The major contributions of this study are as follows: First, based on project-level data, by simulating generation capacity shocks across different energy sources through seven scenarios, this study examines the heterogeneous impacts of different electricity generation sources and explores their substitution or complementarity effects. This approach provides valuable insights that address research gap 1, where prior studies often neglected to consider how various energy sources interact within the broader energy infrastructure. Second, this study investigates both the direct effects on energy production and carbon emissions, as well as the indirect effects on industrial development, economic growth, and carbon emissions. This comprehensive approach provides valuable insights into the broader implications of energy infrastructure investments, addressing research gap 2. Third, when considering the heterogeneous impacts of different electricity generation sources and the indirect economic effects, this paper addresses ongoing debates surrounding carbon emission studies. Doing so adds valuable insights to research gap 3, enhancing academic discourse and offering critical implications for policymakers involved in energy and economic planning.

The rest of the paper is structured as follows: Section 2 reviews the relevant literature, Section 3 outlines methodology and database, Section 4 presents energy projects’ data and empirical stimulation, Section 5 shows the results, Section 6 discusses findings and limitations, and Section 7 concludes the study.

2. Literature Review

2.1. Energy Infrastructure Investment and Energy-Economic Sustainable Development

Energy infrastructure is vital for developing countries as it enhances energy production and improves energy structures [29]. Investments in energy infrastructure—whether domestic or foreign, public or private—may be crucial in ensuring energy efficiency [30], supporting industrial development, and driving economic growth.

Most scholars focus on the CPEC energy infrastructure investment’s impact on Pakistan’s energy development, leaving its industrial and economic effects underdeveloped.
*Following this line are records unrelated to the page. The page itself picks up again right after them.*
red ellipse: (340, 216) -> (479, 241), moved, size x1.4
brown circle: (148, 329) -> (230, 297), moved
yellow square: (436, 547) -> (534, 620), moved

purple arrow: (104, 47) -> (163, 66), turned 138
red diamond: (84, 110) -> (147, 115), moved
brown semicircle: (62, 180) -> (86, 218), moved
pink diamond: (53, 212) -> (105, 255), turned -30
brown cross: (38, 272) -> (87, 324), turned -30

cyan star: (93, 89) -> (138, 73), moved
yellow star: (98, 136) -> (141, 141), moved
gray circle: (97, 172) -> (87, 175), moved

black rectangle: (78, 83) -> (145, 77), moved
Ahmed et al. [6] conducted a meta-analytic review and revealed strong evidence supporting the achievement of Pakistan’s energy security dream (89%), concluding that a package of energy infrastructure investment accompanies great potential in solving the ongoing energy crisis and eventually leading Pakistan towards energy security. Using a System Dynamics model, Duan et al. [4] found that CPEC projects would increase both energy and capacity growth, from 4.5% (1990–2015) to 14.6% (2016–2035) and 4.9% (1990–2015) to 12.3% (2016–2035), respectively. Ahmad et al. [5] show that many power generation projects recently commissioned under the CPEC have added sufficient installed capacity to the system, and the capacity shortfall no longer brings about power outages. Mirza et al. [31] highlighted that significant energy infrastructure investments are planned to address Pakistan’s energy crisis by utilizing existing resources. However, they focused on CPEC’s economic activities’ impact on overall energy consumption and savings potential by 2030. Except for Duan et al. [4], most studies fail to differentiate between heterogeneous power sources, resulting in limited research covering all types of energy infrastructure projects and their interactions. Additionally, few studies include the critical role of transmission lines, which are essential for the overall energy system.
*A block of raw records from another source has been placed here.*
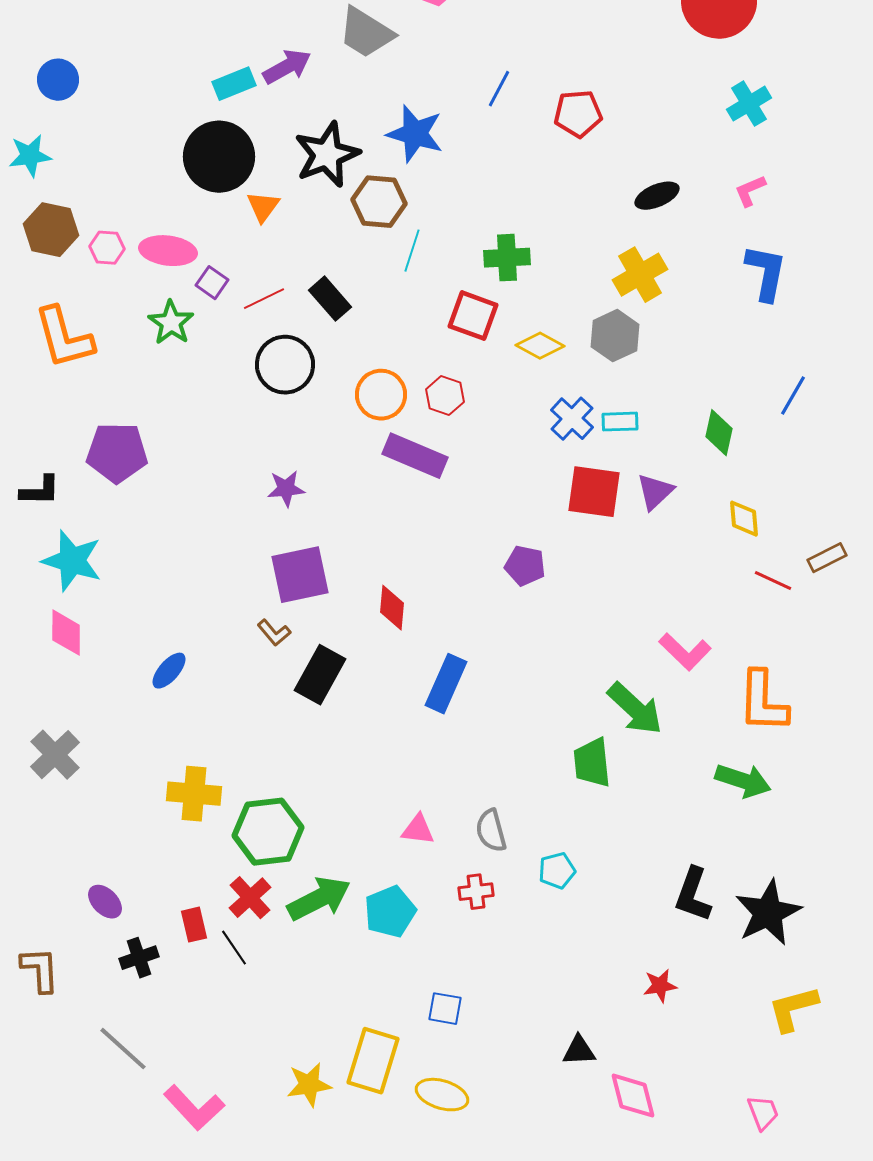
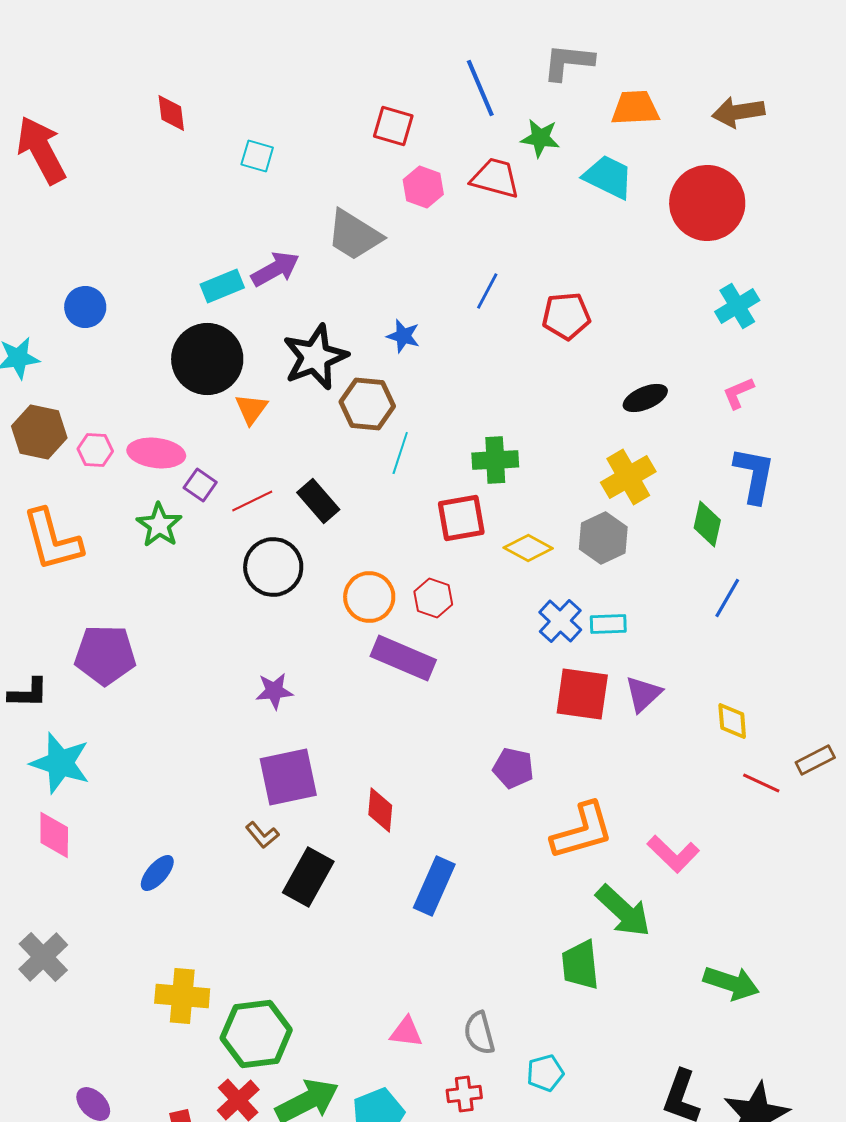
blue circle: (58, 80) -> (85, 307), moved
blue star: (415, 134) -> (403, 336), size x0.6
red square: (473, 316) -> (461, 518), turned -30
blue line: (793, 396) -> (727, 598), moved
green diamond: (719, 433) -> (707, 524), moved
orange L-shape: (763, 702) -> (582, 831), moved, turned -108

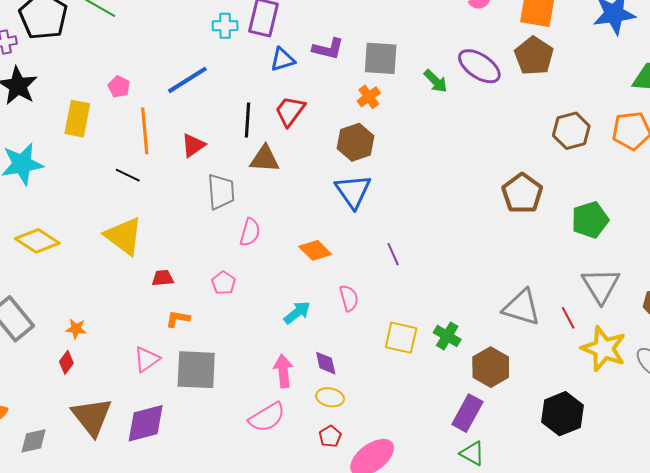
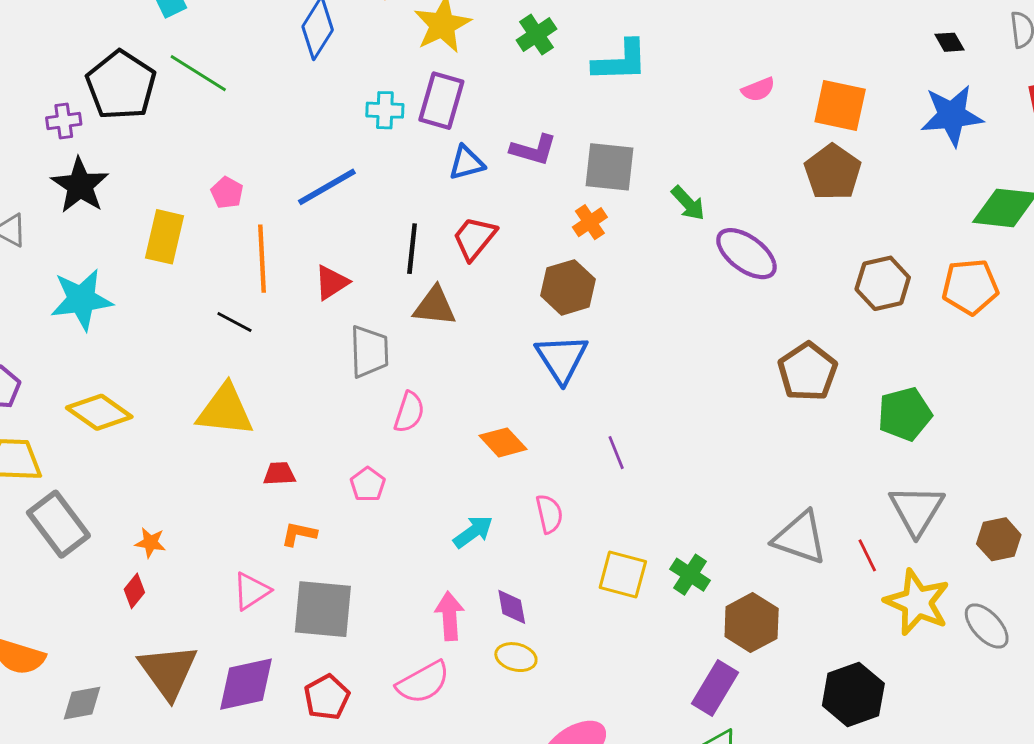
purple ellipse: (479, 66) -> (746, 254), moved
yellow triangle: (124, 236) -> (225, 410), turned -33
red pentagon: (330, 436) -> (327, 697), moved, size x1.4

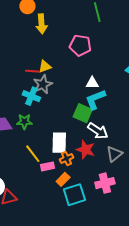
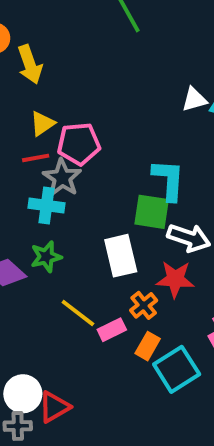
pink pentagon: (80, 45) -> (79, 144), moved
yellow triangle: (45, 66) -> (42, 124), moved
white triangle: (92, 83) -> (194, 99), moved
cyan L-shape: (95, 99) -> (169, 180), turned 130
white rectangle: (59, 143) -> (121, 256), moved

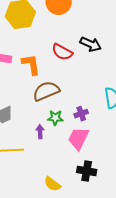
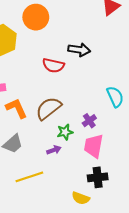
orange L-shape: (31, 64) -> (17, 108), moved
purple arrow: (40, 132) -> (54, 150), turned 88
black cross: (87, 171) -> (98, 177), moved

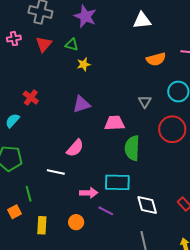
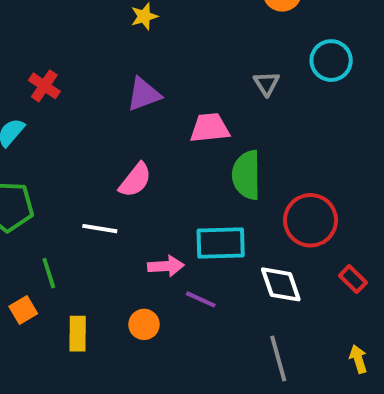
red circle: (172, 129) -> (310, 220), moved

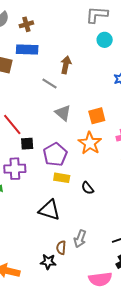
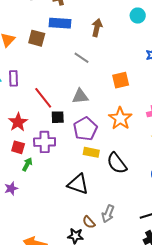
brown arrow: (66, 65) -> (97, 28), moved
gray triangle: (63, 113) -> (80, 96), moved, turned -48
orange square: (97, 116) -> (121, 80), moved
black semicircle: (88, 188) -> (117, 163), size x1.6
brown semicircle: (61, 248) -> (89, 222), turned -48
When it comes to the economic effects, many studies discussed the economic impacts of CPEC, seldom focusing on the economic impacts of its energy investment. Only several articles study the economic impact of energy infrastructure investment under CPEC. Pakistan’s ‘Vision 2025’ projected a reduction in power outages due to enhancements in electricity generation capacity and investment in other production sectors of the economy. The GDP growth rate of Pakistan is targeted to increase to 7.5% by 2030, with the addition of about two million jobs in the job market [15]. In the context of BRI, as China’s international hydropower projects have been streamlined as a major focus of the BRI, Bega and Lin studied China’s BRI hydropower cooperation and found that the hydropower projects have shown many positive outcomes in promoting the energy infrastructure and local economic development in BRI countries. For energy infrastructure investments in other regions, Song et al. [32] found that energy infrastructure investment significantly promotes renewable energy generation in major developing Asian economies, and that increases in financial development and economic openness further drive renewable energy use. Zhou et al. [33], using data from 43 African countries from 2003 to 2021, applied fixed-effects models and a two-step Generalized Method of Moments (GMM) and found that China’s energy investments are closely associated with increased access to sustainable electricity in Africa, with this relationship being especially pronounced in resource-rich countries. Moreover, Schreiner and Madlener [34] conducted a macroeconomic evaluation of Germany’s planned investments in grid infrastructure through a static input-output analysis (IOA). They found that, although grid investments have a significant positive multiplier effect on total output, the impact on value-added and employment is negative, suggesting that large-scale infrastructure investments may bring mixed economic effects. Similarly, Li et al. [16] analyzed the job-creating and production-boosting effects of renewable power plant projects invested by China. However, recent studies have left the overall economic impact of various CPEC energy infrastructure investments unexplored.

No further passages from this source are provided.